The switch development from vegetative to reproductive stages is the major transition in flowering plants [1-3]. The transition time from vegetative to reproductive phases of the plant is always an interaction between genotype and environment. Flowering depends on the season and growing place and it plays an important role in adaptation to the environment.   Thus, the flowering mechanism in higher plants is not only induced by environmental factors like light, and temperature but also controlled by polygenes [4]. Photoperiodism is a factor helping plant response to the length of day and night. Most soybean cultivars belong to the short-day plant group [5]. They flower when photoperiodism is shorter than a critical photoperiod [6]. Cober et al. (1996) [7] reported that there are seven genes affected flowering time and maturity. Under a long day, the dominant alleles suppress and delay flowering time as well as maturity; however, each gene can affect differently [7]. In their study, Tasma & Shoemaker (2003) [8] determined ten gene candidates influencing the flowering time of soybean; these genes were located on ten linkage groups.

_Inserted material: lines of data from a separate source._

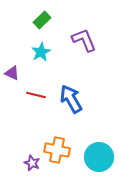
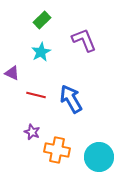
purple star: moved 31 px up
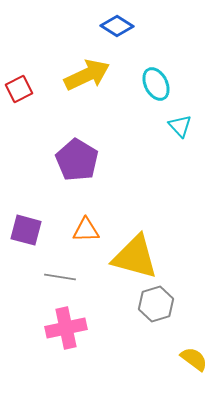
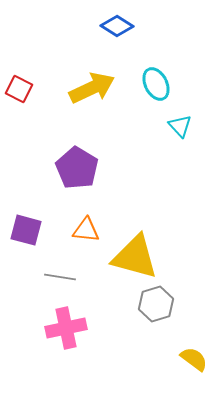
yellow arrow: moved 5 px right, 13 px down
red square: rotated 36 degrees counterclockwise
purple pentagon: moved 8 px down
orange triangle: rotated 8 degrees clockwise
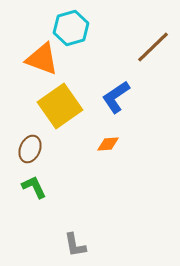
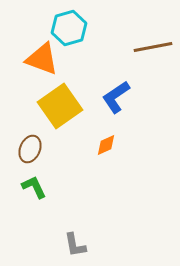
cyan hexagon: moved 2 px left
brown line: rotated 33 degrees clockwise
orange diamond: moved 2 px left, 1 px down; rotated 20 degrees counterclockwise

Single nucleotide polymorphisms (SNPs) are a useful tool for discovering and exploiting genes more effectively in plant breeding. The nature and frequency of SNP in plants are beginning to receive significant attention. Moreover, SNP markers associated with traits have been discovered in onion, soybean, and rice [9]. Until now, SNP application is useful in plant breeding as it can be automated by a machine called Next Generation Sequence (NGS) [10-12]. The aim of this study was to discover gene variation at the nucleotide level among different soybean cultivar groups.

Materials and Methods

Soybean plant materials

Ninety-five soybean cultivars from Vietnam, China, Japan, and Korea were used to discover SNP in soybean. These cultivars were originated from different ecological regions. They had diverse flowering time. Besides, maturity for each cultivar group was also different. These materials were good for researching gene variation.

DNA extraction

DNA extraction can be carried out by fresh leaves from young seedlings, from 15 to 20 days old, as described by Shure et al. (1983) [13].  DNA concentration was measured by using a Hoechst dye-base protocol for fluorescence spectrophotometer (Model F-4500, Hitachi Lt., Ibaragi, Japan). The DNA solutions were diluted to working concentration with Tris-EDTA buffer (pH 8.0) and stored at –20^oC until use.

Design of PCR Primers and Extension Primers

Seven sequences were selected from the soybean cDNA library derived from clones of the NCBI gene bank. One gene of Tentative Consensus sequences (TCs) was chosen from the soybean cDNA library available from The Institute for Genomic Research (TIGR) databases (http://www.tigr.org) (Table 1).

Table 1.  Soybean ESTs selected from GeneBank and primer sequence information

Accession no.	Description	Forward	Reverse
AI900864	COL02 (Constans like 2)	ATGTCGTATTCGAGTGGGATTG	GTTCGTACCGATTCGATTCTTC
AI900211	GT02	GAGACAATGGCTTTGCTCAATA	GTTGTTGTTGTTGTCGGTTGTT
AW309100	CRY02(Cryptochrome2)	TTGTTTCAACTTTCCCTTCACC	GGTAGCCATTGCCTCACATATT
AW099970	GAI	ATCCAATAGGTTCGGGCATC	AAGCATCCTTGATTCTCTTCCA
AI495592	CCA1	GATCAAATGCTCAAACGGTACT	AGATGTTCGGTAGAGGCCAAT
AW186405	COP1	TCCTTGGTGCACATTAGCTG	AATTGGCACAGGCAGTGATT
AW200732	PHYB (Phytochrome B)	CAGACAAAGCACATGTCACTCA	GCAGCAAGAAATCAGACAACAC

 

Primers were designed using Primer 3 software [14]. The PCR primers were designed to have melting temperatures from 58^oC to 68^oC, lengths between 20 and 25 bases, and GC content between 40% and 60%.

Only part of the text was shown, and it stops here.